Jenna slid her attention from the chair back to Gage and gave him a wry smile. “Leeann’s been generous enough to let me stay while I’m here. She and Meg are in the penthouse in town.”

“Do you have savings? I presume you won’t starve.”

She might not be wealthy by his standards, but who was? “I haven’t lived off my father since I left college and found my first freelance job overseas.”

He came closer and her center warmed as that lit match flickered and leapt high. It wasn’t the place—certainly not the time—and yet the burning physical response to his being near was automatic, a literal knee-jerk reaction. Did he have that effect on all women? The answer was obvious: no question about it.

“You really don’t care about the business, the house?” he asked, a curious light in his eyes.

That inner warmth wavered and fell away.

“My family, bar one, are gone. No, Gage, I don’t care about the money.”

Landing back in reality, all the pain fresh again in her mind, she crossed to the door. For more reasons than one, it was time to end this reunion.

“Thank you for making the trip. If you don’t mind, I think it’s best you leave now.”

Deep in thought—also ignoring her suggestion—he moved to the desk. “I’ll speak with my lawyer.”

Over a decade on and still he didn’t listen. “I just told you—”

“Not about the money. About your niece.”

She shut her eyes and groaned. “Please don’t.”

The last thing she needed was a Family Court judge bristling over the heavy-handed tactics of a multimillionaire who thought he could buy anyone and anything.

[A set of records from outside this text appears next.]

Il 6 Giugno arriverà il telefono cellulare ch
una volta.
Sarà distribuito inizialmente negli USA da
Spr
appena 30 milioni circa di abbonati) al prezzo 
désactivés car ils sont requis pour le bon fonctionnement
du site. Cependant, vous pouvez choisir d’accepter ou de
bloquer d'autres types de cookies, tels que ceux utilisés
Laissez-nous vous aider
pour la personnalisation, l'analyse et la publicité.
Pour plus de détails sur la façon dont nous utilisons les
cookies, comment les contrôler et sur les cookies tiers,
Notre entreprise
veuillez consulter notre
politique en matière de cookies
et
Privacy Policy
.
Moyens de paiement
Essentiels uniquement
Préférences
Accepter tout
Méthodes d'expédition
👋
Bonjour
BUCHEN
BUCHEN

He eased a thigh over one corner of the desk and laced his hands between his long, clearly muscular legs. One dark eyebrow flexed. “What if it means getting custody of your niece?”

“Gage, please. This isn’t a game.”

But the steely look in his eyes said he was very serious.

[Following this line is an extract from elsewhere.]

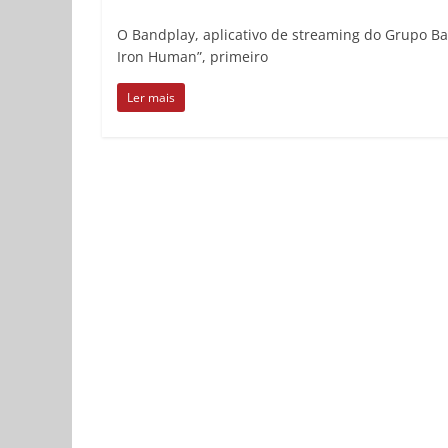
O Bandplay, aplicativo de streaming do Grupo Ban
Iron Human”, primeiro
Ler mais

He picked up a miniature globe and spun the sphere. Asia, Europe, America flew round in a blur of bright colors. “I must say, I’m not wholly convinced you’ll be happy giving up your lifestyle. God knows, I wouldn’t be.”

Self-righteous heat scorched her cheeks. “No problem for you.” Her smile was thin. “Stay single.”

His lips twitched as if she’d said something amusing. “I don’t see marriage as an issue, necessarily.” He set the globe down. “But children need a stable home life.”

“Then I suggest you be extra careful about contraception.”

The air between them condensed and crackled before he grinned and assured her, “Always.”

His hip slid off the desk and he drew up to his full intimidating height while Jenna remembered his mother—wiry hair, vacant expression, a vague smell of whiskey whenever she spoke. If Gage didn’t want the responsibility of having a family, she shouldn’t be surprised. He’d been sorely deprived of role models. Jenna’s own reasons for remaining single were something else entirely.

“We were talking about your niece,” he said in a meaningful tone. “I have a way to get you what you want.”

His cool eyes sparkled and she was reminded again of the lawless rebel she’d once known. Then, as now, he’d rippled with the promise of a thousand possibilities. At seventeen, almost eighteen, she’d been entranced by it.

Feeling that same tug, she leant further back against the doorjamb. “Just so we’re on the same page, kidnapping’s not an option.”

He didn’t crack a smile. “What I propose isn’t completely honest, but it’s far from a federal offence.”

Now she was intrigued.

Weighing the pros and cons, she searched his eyes and finally murmured, “I’m listening.”

“Wherever possible, judges like to comply with last wishes. But you are this baby’s blood relative.”

Her shoulders sagged. She’d been through all that. “Dad’s lawyer said that’s not enough. And the longer Meg stays with Leeann, the less likely the courts will be to uproot her.”

“But if you had a suitable place of your own, as well as the legal brains and money to push forward and make an immediate request…”

She frowned. Waited.

“And…”

“You need a secret weapon,” Gage said, “that will shoot you ahead in the guardianship stakes.”

“A miracle?”

The scar on his top lip curved up. “A husband.”